C’est un superbe film que « Les enfants rouges » que nous devons au tunisien Lofti Achour, plus connu comme metteur en scène de théâtre, notamment en France...c’est son deuxième film, qui s’appuie sur un épisode tragique, mais où il dépasse la tragédie pour une épure d’une surprenante beauté...
Lorsque les 2 cousins Nizar, 16 ans, et Achraf, 14 ans, emmènent leur petit troupeau de chèvres sur les pentes du Djebel Mghila, au centre-ouest de la Tunisie, ils sont conscients des risques qu'ils prennent : s'introduire sur ces pentes est interdit car le sol est truffé de mines et il est fort possible d'y rencontrer des terroristes. Cependant, les chèvres pourront y trouver de l'eau et de la nourriture. Alors qu'ils se reposent tranquillement au soleil, les 2 cousins sont brutalement attaqués, Nizar est tué et décapité, Achraf est laissé vivant, à charge pour lui de rapporter la tête de Nazar à sa mère.
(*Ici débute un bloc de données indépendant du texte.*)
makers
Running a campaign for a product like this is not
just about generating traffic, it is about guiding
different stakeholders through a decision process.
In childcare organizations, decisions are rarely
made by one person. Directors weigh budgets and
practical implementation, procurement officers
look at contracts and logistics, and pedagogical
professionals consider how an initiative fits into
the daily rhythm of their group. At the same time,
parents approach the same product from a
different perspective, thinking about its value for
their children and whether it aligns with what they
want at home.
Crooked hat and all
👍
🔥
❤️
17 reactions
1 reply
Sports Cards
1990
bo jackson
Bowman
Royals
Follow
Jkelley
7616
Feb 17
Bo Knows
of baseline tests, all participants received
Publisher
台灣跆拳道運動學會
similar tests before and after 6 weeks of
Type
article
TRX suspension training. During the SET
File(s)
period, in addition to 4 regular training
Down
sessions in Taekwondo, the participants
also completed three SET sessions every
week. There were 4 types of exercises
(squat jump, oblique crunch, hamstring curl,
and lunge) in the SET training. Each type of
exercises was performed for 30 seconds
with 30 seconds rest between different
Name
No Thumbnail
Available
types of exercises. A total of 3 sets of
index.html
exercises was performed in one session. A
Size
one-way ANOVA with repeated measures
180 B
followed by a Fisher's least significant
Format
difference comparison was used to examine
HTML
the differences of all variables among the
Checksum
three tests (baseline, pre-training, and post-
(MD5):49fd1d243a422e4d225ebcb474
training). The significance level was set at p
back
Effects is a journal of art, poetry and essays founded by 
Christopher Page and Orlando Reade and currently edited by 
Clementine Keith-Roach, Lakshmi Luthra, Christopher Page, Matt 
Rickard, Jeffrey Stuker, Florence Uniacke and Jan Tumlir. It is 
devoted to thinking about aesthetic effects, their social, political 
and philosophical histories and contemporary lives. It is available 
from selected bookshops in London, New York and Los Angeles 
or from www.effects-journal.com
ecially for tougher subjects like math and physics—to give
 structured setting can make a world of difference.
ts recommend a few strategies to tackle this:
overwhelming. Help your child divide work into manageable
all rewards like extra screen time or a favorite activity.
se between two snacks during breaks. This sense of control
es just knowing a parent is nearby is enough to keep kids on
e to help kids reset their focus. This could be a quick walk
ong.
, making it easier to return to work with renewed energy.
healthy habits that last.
Celle-ci ne supportant pas que seule la tête de son fils soit enterrée et les autorités tardant à réagir afin de ramener le corps à la famille, une petite expédition est organisée afin que Achraf conduise Mounir, le frère de Nizar, et quelques adultes vers le lieu où le crime a été commis…C’est un film magnifique, qui plonge au cœur de la tragédie intime, très bien construit avec quelques flashbacks et des scènes de rêve éveillé où Achraf voit apparaitre son cousin toujours vivant. Raconté du point de vue de Achraf, le film permet de ressentir la barbarie terroriste, le peu de cas qui est fait des populations rurales, l'obscénité des dérives médiatiques et la faillite politique du pays. Le travail à la photo du polonais Wojciech Staron est une réussite totale, des paysages majestueux et arides, des intérieurs étriqués et sombres...Lotfi Achour est un extraordinaire directeur de comédiens, ce qu'il obtient des jeunes interprètes de Nizar, de Achraf et de Rahma, la jeune fille dont Nizar était secrètement amoureux, est absolument exceptionnel. Cette immersion dans la Tunisie rurale est impressionnante. A noter que le mot "rouge" qu'on trouve dans le titre n'a rien à voir avec le sang : dans la région où s'est déroulé le drame, être « rouge », c’est être vaillant, résilient, courageux.
Aller le voir, il en vaut la peine !!!